Le subalterne

Objets exposés au Museu etnologic i de cultures del mon de Barcelone

Il y a à Barcelone un Musée éthnologique dont la conception, la collection et la présentation rappellent ce que fut pendant longtemps le Musée national des Arts et Traditions populaires, dont le fonds a, depuis, rejoint le MUCEM à Marseille. Ce sont des objets du quotidien qui sont exposés, mis en scène dans des sortes de tableaux de genre ou donnés à toucher.

Le musée, est-il expliqué dans une vitrine rendant hommage à deux de ses fondateurs, Joan Amades et Ramon Violant, “exalte l’héritage de la subalternité” (je ne suis pas sûr que ce substantif existe vraiment en français).

Le subalterne (nommons le plutôt ainsi) fait parfois penser au sel de la vie justement honoré par Françoise Héritier mais il est plus discret encore : on sait du sel qu’il exalte la saveur des choses, qu’il leur donne du piment et du piquant, qu’il est ce je-ne-sais quoi, ce presque rien qu’il suffit de percevoir pour vivre chaque instant de sa vie comme un éclat de bonheur. Le subalterne est moins pimpant. Il se cache (ou se révèle, peut-être ; les deux souvent se confondent) dans la banalité, la presque invisibilité, noyé qu’il est sous le lourd voile des habitudes : c’est la beauté des assiettes et des bols identiquement tournés depuis des millénaires, la pureté des objets usuels, la rondeur des choses qu’on ne remarque pas tant elles sont là depuis toujours. Il y a pourtant, dans cette quasi-invisibilité, l’immense douceur, l’infinie rassurance des choses familières.
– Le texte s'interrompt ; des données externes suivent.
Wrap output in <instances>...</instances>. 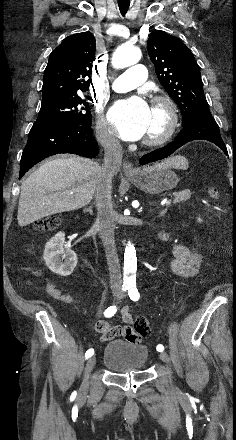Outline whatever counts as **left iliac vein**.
I'll return each instance as SVG.
<instances>
[{
    "label": "left iliac vein",
    "instance_id": "obj_1",
    "mask_svg": "<svg viewBox=\"0 0 236 440\" xmlns=\"http://www.w3.org/2000/svg\"><path fill=\"white\" fill-rule=\"evenodd\" d=\"M159 357H160V359H161L163 362L168 363V362L170 361V358H169V356H168V354H167L166 352H162V353H160V354H159Z\"/></svg>",
    "mask_w": 236,
    "mask_h": 440
}]
</instances>
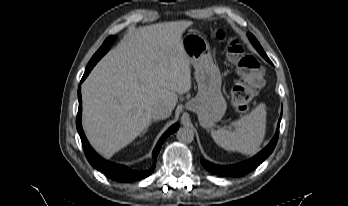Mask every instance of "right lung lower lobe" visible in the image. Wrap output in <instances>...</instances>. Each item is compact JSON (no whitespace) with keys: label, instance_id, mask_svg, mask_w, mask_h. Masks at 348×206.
<instances>
[{"label":"right lung lower lobe","instance_id":"98d812e1","mask_svg":"<svg viewBox=\"0 0 348 206\" xmlns=\"http://www.w3.org/2000/svg\"><path fill=\"white\" fill-rule=\"evenodd\" d=\"M107 51H108L107 49L99 48V50L94 54V56L91 58L90 62L88 63L81 82L84 81V79L88 76V74L90 73L92 68L95 66V64L101 59V57ZM78 99H79V109H78V114H77V119H76V127H77L78 133H79L81 141H82V146H83L85 155H86L88 161L90 162V164L94 168H96L100 172L104 173L107 177H109L113 180H116V181L130 182V181L140 180V179H143V178H146L147 176H149L155 168L157 155H158V153L161 149V146H162L163 142L165 141L166 137L169 136L171 133L175 132L179 128V124L176 123L173 126H171L162 135V137L158 141V143L153 151L154 163H153V166L149 170L143 171V172L134 171V170H131L124 165H119V164L111 163L109 161L104 160L91 148V146L89 145V143L84 135L82 125H81L82 98H81L80 86L78 88Z\"/></svg>","mask_w":348,"mask_h":206}]
</instances>
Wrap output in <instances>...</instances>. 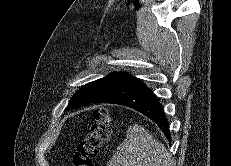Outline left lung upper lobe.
Segmentation results:
<instances>
[{"mask_svg":"<svg viewBox=\"0 0 231 166\" xmlns=\"http://www.w3.org/2000/svg\"><path fill=\"white\" fill-rule=\"evenodd\" d=\"M131 78H133V76L126 72H113L101 79L87 83L73 95L68 104V108L75 109L88 105Z\"/></svg>","mask_w":231,"mask_h":166,"instance_id":"left-lung-upper-lobe-1","label":"left lung upper lobe"}]
</instances>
Le subalterne, dans sa pérennité, sa lente évolution plutôt, nous est comme un doudou, comme ces rites et règles chères à Katia, dont la vue, le toucher, l’odeur, nous aident à affronter la course du monde sans totalement y perdre la raison. Ce sont ces intérieurs à la Sempé, ces ustensiles, ces bibelots, ces accessoires, ces marrons et galets au fond de nos poches qu’il suffit de tenir pour être en lien avec nous-mêmes, avec le nous-mêmes d’avant. Et de ces choses, de ces choses solides mais néanmoins sensibles au passage du temps, nous aimons l’usure et le vieillissement, la patine, comme nous aimons, chez celles et ceux que nous aimons, la lente et magnifique apparition des rides et des mèches blanches.
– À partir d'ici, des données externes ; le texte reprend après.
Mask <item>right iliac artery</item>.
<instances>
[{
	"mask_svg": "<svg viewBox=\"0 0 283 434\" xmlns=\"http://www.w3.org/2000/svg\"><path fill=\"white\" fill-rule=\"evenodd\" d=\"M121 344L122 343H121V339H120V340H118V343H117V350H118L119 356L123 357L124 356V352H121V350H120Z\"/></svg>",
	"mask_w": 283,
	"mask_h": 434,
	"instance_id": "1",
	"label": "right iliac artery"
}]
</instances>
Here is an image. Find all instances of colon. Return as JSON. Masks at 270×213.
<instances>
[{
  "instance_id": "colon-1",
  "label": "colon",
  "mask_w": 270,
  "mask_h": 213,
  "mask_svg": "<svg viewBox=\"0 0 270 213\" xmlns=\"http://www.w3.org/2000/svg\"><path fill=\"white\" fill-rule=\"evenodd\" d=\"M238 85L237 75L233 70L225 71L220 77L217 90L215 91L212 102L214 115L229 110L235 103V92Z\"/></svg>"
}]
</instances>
C’est leur imperfection et leur usure que nous chérissons dans les choses qui nous sont chères : les entailles, les ébrèchements, les rayures, les bosses, tout ce passé riche mais encombrant, que nous aimons mais qui nous pèse. C’est lui que nous aimons incorporer dans les choses familières, dans ces memories que nous gardons auprès de nous, pour nous en débarrasser tout en les conservant et pouvoir, chaque jour, nous plonger dans le présent.